YOUR TASK:
Return all of the data exactly as written, without the pictures.

+++ EXERCISE DATA +++

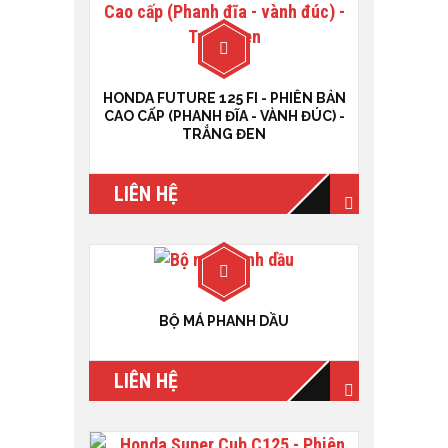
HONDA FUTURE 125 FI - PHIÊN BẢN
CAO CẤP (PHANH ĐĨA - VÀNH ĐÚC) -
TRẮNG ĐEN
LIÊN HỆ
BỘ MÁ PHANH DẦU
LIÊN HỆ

+++

TASK RESPONSE:
HONDA FUTURE 125 FI - PHIÊN BẢN
CAO CẤP (PHANH ĐĨA - VÀNH ĐÚC) -
TRẮNG ĐEN
LIÊN HỆ
BỘ MÁ PHANH DẦU
LIÊN HỆ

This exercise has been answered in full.